A total of 21 subjects were recruited and  partitioned into two groups: the \emph{Automated Group} (7 male and 4 female) and the \emph{Wizard Group} (5 male and 5 female). Subjects in both groups completed two task sessions. For the Automated Group, cues were generated using the proposed framework. In one session our framework had access to both gaze and task-related movements (arrow manipulation commands), whereas in the other gaze was not observable. The same parameters were used for all subjects across all sessions. For the Wizard Group, a human wizard, who had access to the same set of cues available to our framework, chose the cues. The wizard observed the task progress through a monitor, which also showed both the agent's arrow commands and eye gaze in one session and only the arrow commands in the other session. See \apdxref{apdx:wizard setup} for more details. We followed the same procedures for both groups and regardless of whether gaze is used. Subjects in the Wizard Group were unaware of the wizard. We spaced the two sessions by several days to control skill build-up and randomized the order of with-gaze and without-gaze sessions. \apdxref{apx: exp protocol} gives more details on the experimental protocol, which was approved by the Human and Artefacts Research Ethics Committee at the Hong Kong University of Science and Technology as HREP-2021-0193. 
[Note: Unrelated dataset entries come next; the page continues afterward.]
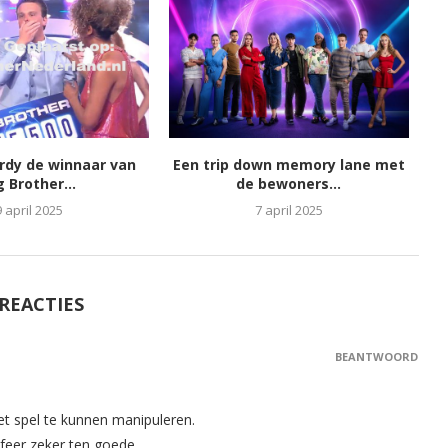
ordy de winnaar van
Een trip down memory lane met
g Brother...
de bewoners...
9 april 2025
7 april 2025
 REACTIES
BEANTWOORD
t spel te kunnen manipuleren.
sfeer zeker ten goede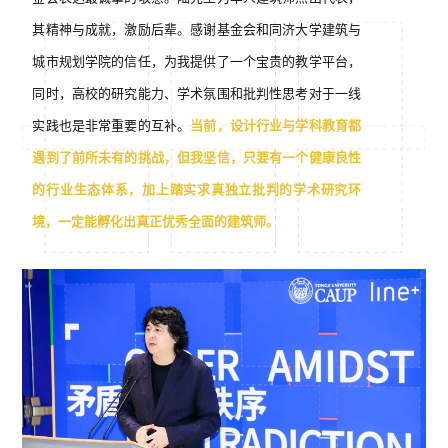
其精神与成就，激励后辈。感谢基金会和同济大学建筑与
城市规划学院的信任，为我提供了一个宝贵的教学平台，
同时，高校的研究能力、学术氛围和批判性思考对于一线
实践也是非常重要的互补。
当前，设计行业与学科教育都
遇到了前所未有的挑战，但我坚信，只要有一个健康良性
的行业生态体系，加上踏实求真独立批判的学术研究环
境，一定能孵化出真正优秀全面的建筑师。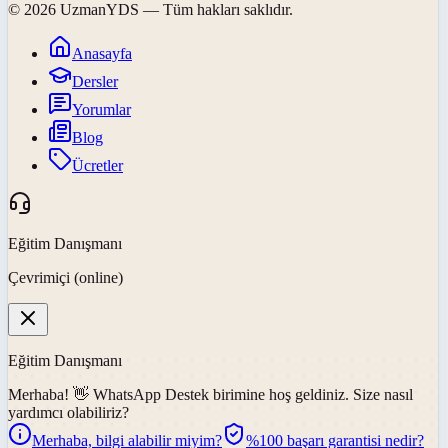
©
2026
UzmanYDS
— Tüm hakları saklıdır.
Anasayfa
Dersler
Yorumlar
Blog
Ücretler
Eğitim Danışmanı
Çevrimiçi (online)
Eğitim Danışmanı
Merhaba! 👋
WhatsApp Destek
birimine hoş geldiniz. Size nasıl
yardımcı olabiliriz?
Merhaba, bilgi alabilir miyim?
%100 başarı garantisi nedir?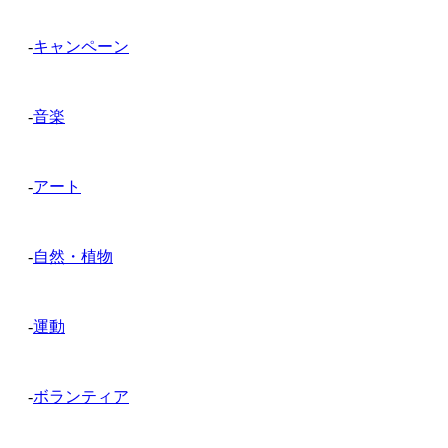
-
キャンペーン
-
音楽
-
アート
-
自然・植物
-
運動
-
ボランティア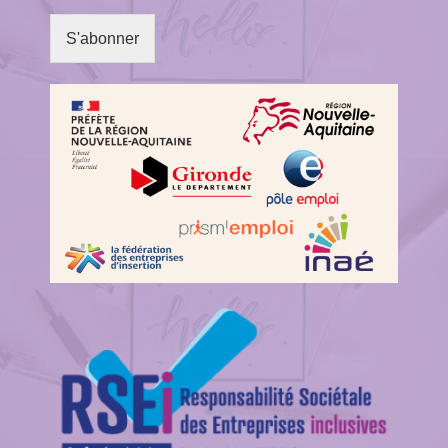
S'abonner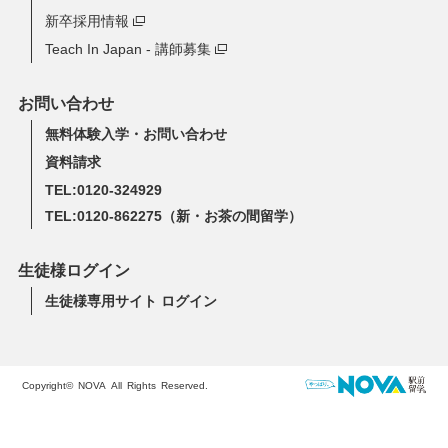
新卒採用情報
Teach In Japan - 講師募集
お問い合わせ
無料体験入学・お問い合わせ
資料請求
TEL:0120-324929
TEL:0120-862275
（新・お茶の間留学）
生徒様ログイン
生徒様専用サイト ログイン
Copyright© NOVA All Rights Reserved.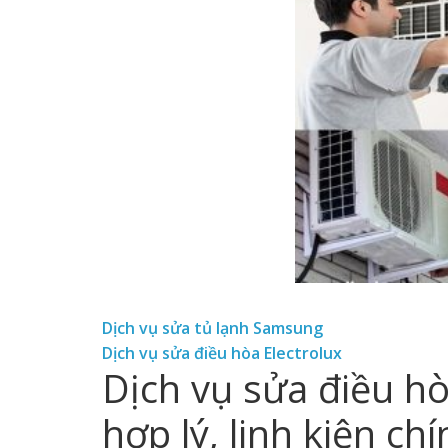
Dịch vụ sửa tủ lạnh Samsung
Dịch vụ sửa điều hòa Electrolux
Dịch vụ sửa điều hòa
hợp lý, linh kiện ch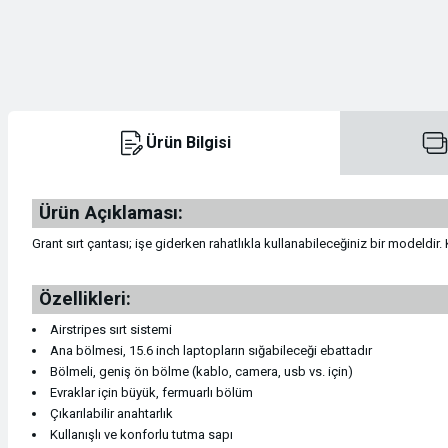
Kasklar
Konsol / Pusula / Manometreler
Kamp Malzemeleri
Dry Bag
Teleskoplar
Kemer
Krampon ve Krampon Ekipmanları
Konsol / Pusula / Manometreler
Kamp Mutfağı
İlk Yardım Çantaları
Tüfek Dürbünleri
Mont & Ceket
Ürün Bilgisi
Kramponlar
Maske ve Şnorkeller
Sandaletler
Seyahat Çantaları
Tüfek Dürbünleri
Mont & Ceket
Magnezyum Tozu Torbası
Maske ve Şnorkeller
Teknik Malzeme & Aksesuarlar
Pantolon
Ürün Açıklaması:
Grant sırt çantası; işe giderken rahatlıkla kullanabileceğiniz bir modeld
Magnezyum Tozu Torbası
Paletler
Termos
Pantolon
Özellikleri:
Makaralar
Paletler
Tırmanış
Polar
Airstripes sırt sistemi
Ana bölmesi, 15.6 inch laptopların sığabileceği ebattadır
Makaralar
Plaj Ayakkabıları
Uyku Tulumları
Polar
Bölmeli, geniş ön bölme (kablo, camera, usb vs. için)
Evraklar için büyük, fermuarlı bölüm
Çıkarılabilir anahtarlık
Sikke / Takoz / Bolt
Plaj Ayakkabıları
Saat
Kullanışlı ve konforlu tutma sapı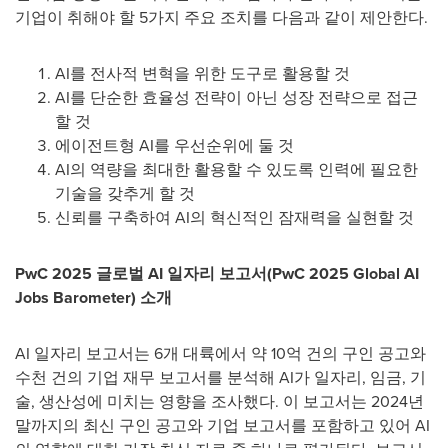
기업이 취해야 할 5가지 주요 조치를 다음과 같이 제안한다.
AI를 전사적 변혁을 위한 도구로 활용할 것
AI를 단순한 효율성 전략이 아닌 성장 전략으로 접근
할 것
에이전트형 AI를 우선순위에 둘 것
AI의 역량을 최대한 활용할 수 있도록 인력에 필요한
기술을 갖추게 할 것
신뢰를 구축하여 AI의 혁신적인 잠재력을 실현할 것
PwC 2025 글로벌 AI 일자리 보고서(PwC 2025 Global AI
Jobs Barometer) 소개
AI 일자리 보고서는 6개 대륙에서 약 10억 건의 구인 공고와
수천 건의 기업 재무 보고서를 분석해 AI가 일자리, 임금, 기
술, 생산성에 미치는 영향을 조사했다. 이 보고서는 2024년
말까지의 최신 구인 공고와 기업 보고서를 포함하고 있어 AI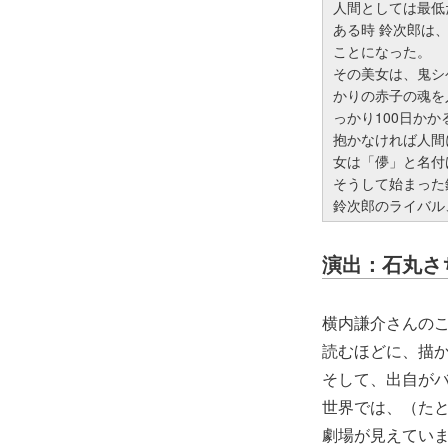
人間としては最低
ある時 鈴次郎は
ことになった。
その美女は、鬼シ
かりの赤子の魂を
っかり100日かか
抱かなければ人間
女は「儚」と名付
そうして始まった
鈴次郎のライバル
演出：石丸さ
横内謙介さんの
読むほどに、描
そして、出自が
世界では、（た
劇場が見えてい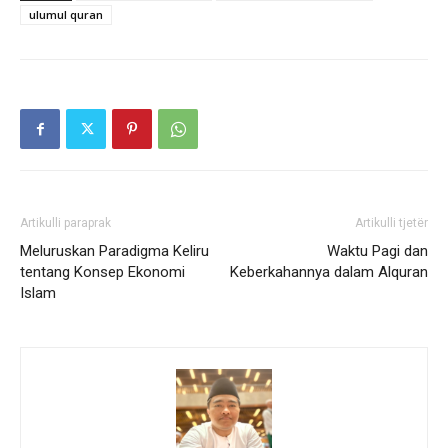
ulumul quran
Artikulli paraprak
Artikulli tjetër
Meluruskan Paradigma Keliru
Waktu Pagi dan
tentang Konsep Ekonomi
Keberkahannya dalam Alquran
Islam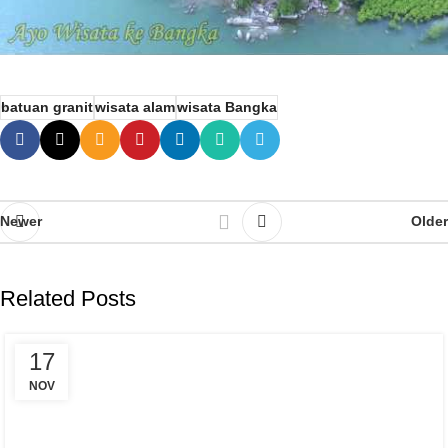
batuan granit
wisata alam
wisata Bangka
Newer
Older
Related Posts
17
NOV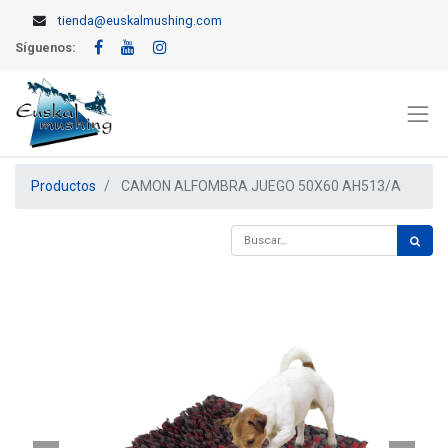
tienda@euskalmushing.com
Síguenos:
Productos
CAMON ALFOMBRA JUEGO 50X60 AH513/A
\subsection{Evaluation Criteria}\label{sec:eval criteria summary}
To measure the overall usability of Sophia as an helper, the subject is asked to complete the questionnaire of System Usability Scale \citep{Brooke1996SUS:Scale} (\apdxref{apx: exp sus questionnaire}) after completing the posing task. We used interviews to evaluate the timeliness and precision of the guidance provided. After completing a posing task, the subject would watch a video playback of the session. At the end of each cue provided by Sophia, the subject answered three multiple-choice questions (\apdxref{apx: exp question playback}). The first question asked whether there \emph{should} be a cue. If yes, the second and third questions asked about the timeliness and precision (level) of the cue. When answering the question regarding timeliness, the subject was instructed to ignore the actual content of the cue, and focus on whether a cue was needed at the time it was issued.